2. How do you choose which Conditions, Genes, and Variants for Screening?
a. Using the HRSA Recommended Uniform Screening Panel (RUSP) (ref 13) panel as a guide (paper discussed Wilson and Junger Principles), which has served as a recommendation for NBS programs. Each state in the US decides on which disorders to screen for
b. In 2003, the ACMG (American College of Medical Genetics) developed the criteria that is used to determine if a disorder should be add to the RUSP (ref 2). The below are high level criteria that is used to determine if a condition should be added to NBS panels.
i. Is the condition an Important Health Problem
ii. Is the Natural History of the Condition Adequately Understood. Note: Natural history of disease refers to the progression of a disease process in an individual over time, in the absence of treatment3.
iii. Is the condition not easily recognizable in the Latent or Early Symptomatic Stage of the condition. NOTE: will your pediatrician identify the condition upon regular examination, which they may not typically be looking for signs of the conditions.
iv. Is there a suitable screening method to easily find the condition. Example, can you test for the condition on a dried-blood spot (DBS) from the baby.
v. Will the test be able to find the condition among the general population being served, knowing that there are biochemical and genetic differences among people.

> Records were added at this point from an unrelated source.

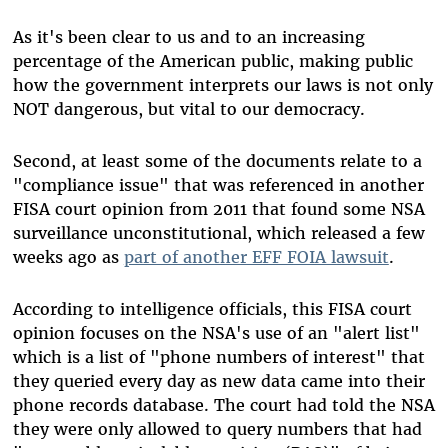
As it's been clear to us and to an increasing
percentage of the American public, making public
how the government interprets our laws is not only
NOT dangerous, but vital to our democracy.
Second, at least some of the documents relate to a
"compliance issue" that was referenced in another
FISA court opinion from 2011 that found some NSA
surveillance unconstitutional, which released a few
weeks ago as
part of another EFF FOIA lawsuit
.
According to intelligence officials, this FISA court
opinion focuses on the NSA's use of an "alert list"
which is a list of "phone numbers of interest" that
they queried every day as new data came into their
phone records database. The court had told the NSA
they were only allowed to query numbers that had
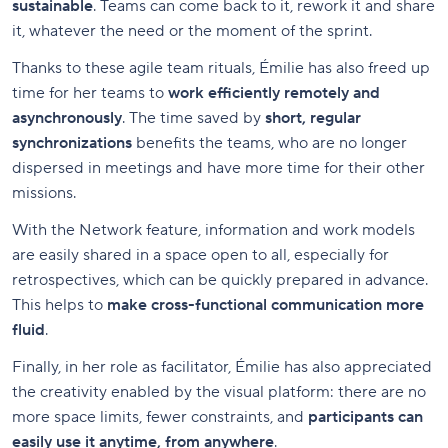
sustainable
. Teams can come back to it, rework it and share
it, whatever the need or the moment of the sprint.
Thanks to these agile team rituals, Émilie has also freed up
time for her teams to
work efficiently remotely and
asynchronously
. The time saved by
short, regular
synchronizations
benefits the teams, who are no longer
dispersed in meetings and have more time for their other
missions.
With the Network feature, information and work models
are easily shared in a space open to all, especially for
retrospectives, which can be quickly prepared in advance.
This helps to
make cross-functional communication more
fluid
.
Finally, in her role as facilitator, Émilie has also appreciated
the creativity enabled by the visual platform: there are no
more space limits, fewer constraints, and
participants can
easily use it anytime, from anywhere
.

vi. There Should Be an Agreed Policy on Whom to Treat as Patients
vii. There should be acceptable (i.e. effective and safe) treatment if the condition is discovered
viii. If a condition is found, are there reasonable facilities and specialist providers that can Diagnosis (i.e. confirm) and Treat the condition
ix. Are the costs to our healthcare system acceptable if population-based screening of the condition starts. This includes the diagnosis and treatment of patients.

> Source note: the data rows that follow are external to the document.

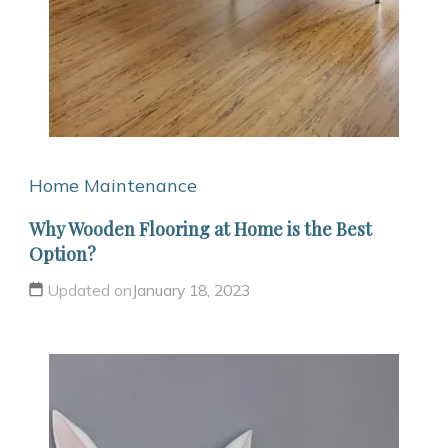
Home Maintenance
Why Wooden Flooring at Home is the Best
Option?
Updated on
January 18, 2023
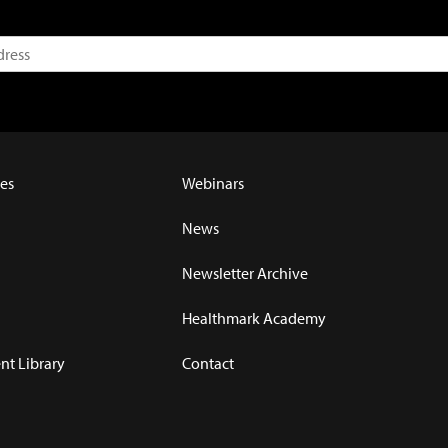
es
Webinars
News
Newsletter Archive
Healthmark Academy
t Library
Contact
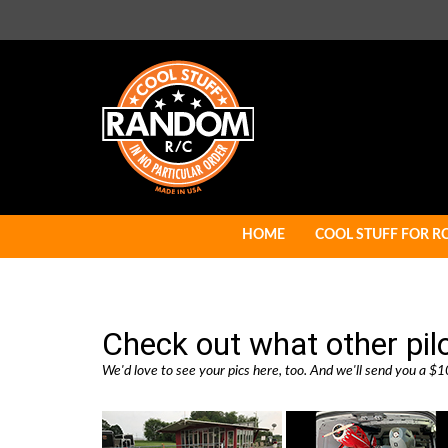
Skip
to
content
HOME
COOL STUFF FOR R
Check out what other pil
We'd love to see your pics here, too. And we'll send you a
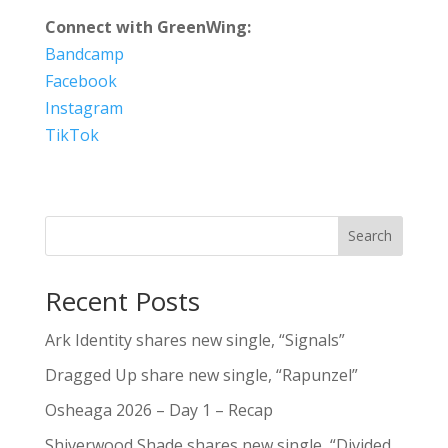
Connect with GreenWing:
Bandcamp
Facebook
Instagram
TikTok
Search
Recent Posts
Ark Identity shares new single, “Signals”
Dragged Up share new single, “Rapunzel”
Osheaga 2026 – Day 1 – Recap
Shiverwood Shade shares new single, “Divided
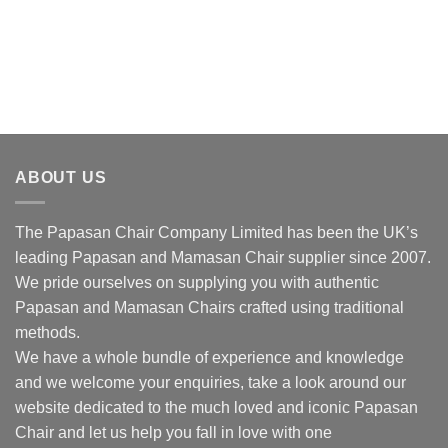
ABOUT US
The Papasan Chair Company Limited has been the UK’s
leading Papasan and Mamasan Chair supplier since 2007.
We pride ourselves on supplying you with authentic
Papasan and Mamasan Chairs crafted using traditional
methods.
We have a whole bundle of experience and knowledge
and we welcome your enquiries, take a look around our
website dedicated to the much loved and iconic Papasan
Chair and let us help you fall in love with one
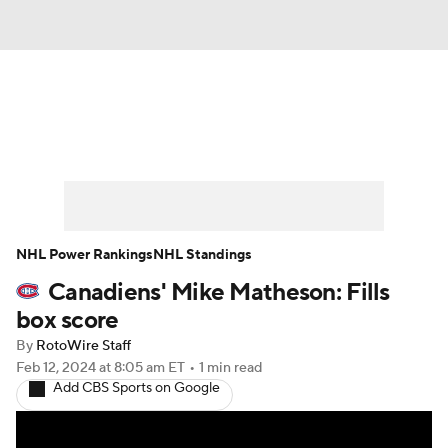
News
Play Now
Rankings
Projections
Avg. Draft Positions
Roster Trends
Stats
Depth Charts
NHL Power Rankings
NHL Standings
Canadiens' Mike Matheson: Fills
Player News
Player Search
box score
Injury Report
By
RotoWire Staff
Feb 12, 2024
at 8:05 am ET
•
1 min read
Add CBS Sports on Google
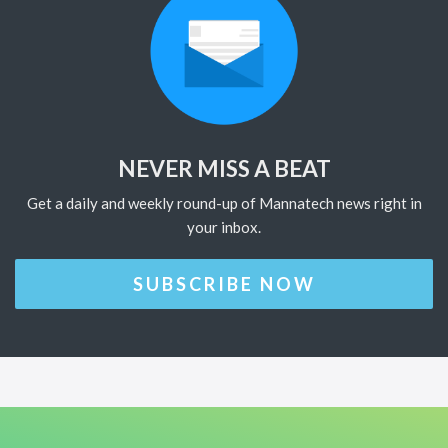
NEVER MISS A BEAT
Get a daily and weekly round-up of Mannatech news right in
your inbox.
SUBSCRIBE NOW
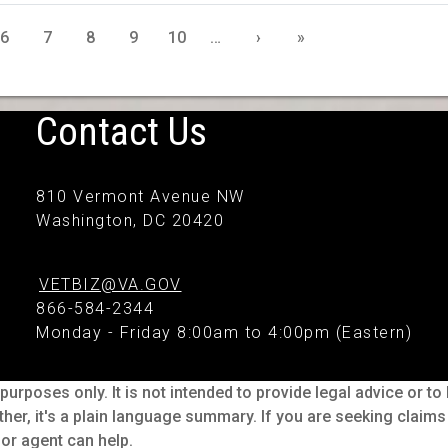
6
7
8
9
10
…
›
»
Contact Us
810 Vermont Avenue NW
Washington, DC 20420
VETBIZ@VA.GOV
866-584-2344
Monday - Friday 8:00am to 4:00pm (Eastern)
purposes only. It is not intended to provide legal advice or t
ther, it's a plain language summary. If you are seeking claim
or agent can help.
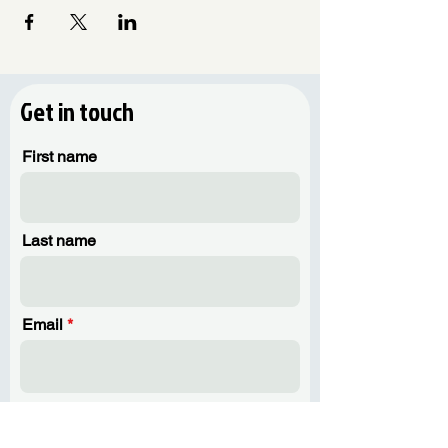
guide you to develop storytelling
skills.
Learn how to infuse your narratives
into your artwork to make it special.
Get in touch
🤝 Interactive Group Activities:
Engage in collaborative exercises that
First name
encourage group interaction and
shared creativity.
Connect with fellow participants share
stories and draw inspiration from
Last name
each other.
🌱 Planting:
Learn the basics of planting and
Email
caring for your green companions.
Combine the art of ceramics with the
joy of nurturing a living piece of
nature.
Phone
What to Expect:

c. Ethical, Communication, Data, Management and Sharing, Legal, and Social Implications
i. Genetic evaluations to screen newborns bring additional complexity and the potential for unintended consequences. Therefore, its critically important to ensure that the rules that have been set can fairly and safely be applied to genomic sequencing methods.

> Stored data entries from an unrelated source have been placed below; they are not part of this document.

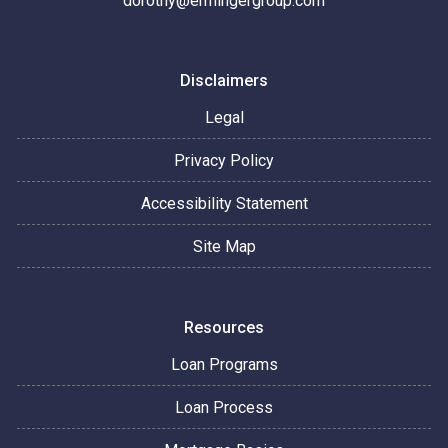
dorothy@ermingergroup.com
Disclaimers
Legal
Privacy Policy
Accessibility Statement
Site Map
Resources
Loan Programs
Loan Process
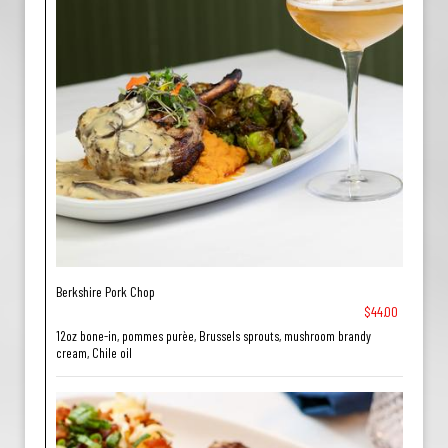
Berkshire Pork Chop
$44.00
12oz bone-in, pommes purèe, Brussels sprouts, mushroom brandy
cream, Chile oil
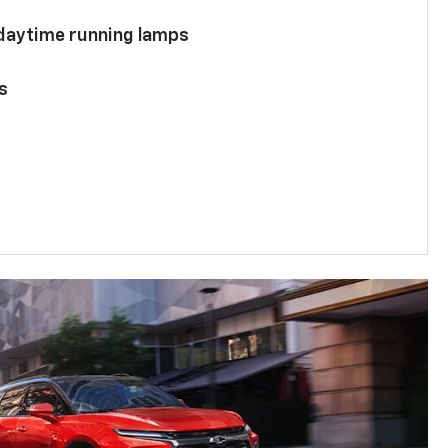
 daytime running lamps
s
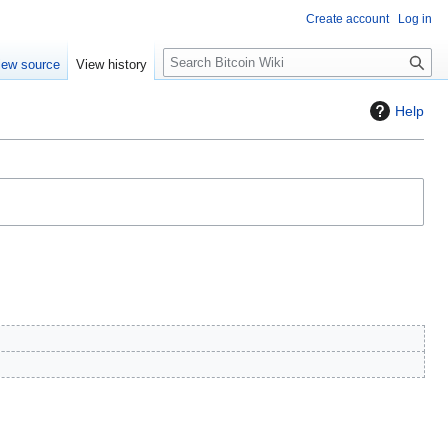
Create account
Log in
S
iew source
View history
e
a
Help
r
c
h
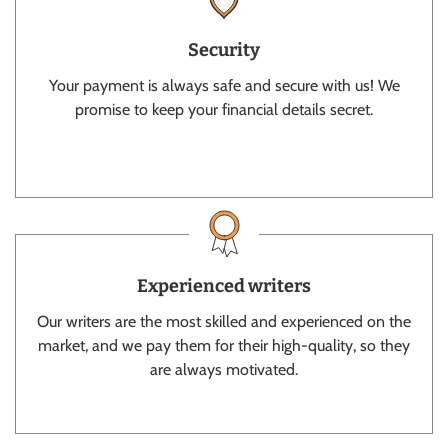
Security
Your payment is always safe and secure with us! We
promise to keep your financial details secret.
Experienced writers
Our writers are the most skilled and experienced on the
market, and we pay them for their high-quality, so they
are always motivated.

ii. Things to consider ethically
1. Informed consent – from whom? What constitutes adequate consent?
2. Potential of discrimination if genetic information is stored
3. Psycho-social impacts on parent-child relationships
4. Adult vs newborn disease onset
a. Should parents know if their newborn may have a condition that manifests in adulthood
b. Will the newborn want to learn about adult-onset disease when they get older? Not all people want to know that they may or may not get a disease as an adult
iii. Communication and Transparency
1. People must understand what their being told
2. Can cause unnecessary anxiety
Potential Benefits of Genomic Sequencing of Newborns
The authors point out several benefits of adding this genomic technology to NBS including:
Identification of many additional conditions (or risk of condition) and not limited to just 29-50 conditions, depending on the state you live in
Revisit genomic data in the future. New genes or variants are being discovered all the time. The additional knowledge can help identify disease-causing genetic changes that were not previously understood
New treatments become available, which can treat these
So, this is the debate: Do the benefits of adding additional conditions on NBS panels with the utilization of DNA sequencing outweigh the risks? Or vice versa?
While research is still ongoing to determine if additional conditions ‘could’ be screened for with DNA sequencing, the ethical determinations have not been resolved or agreed upon, regarding if they ‘should’ be.
What do you think? Do you think the benefits of DNA sequencing outweigh the potential risks? I would love to hear your thoughts!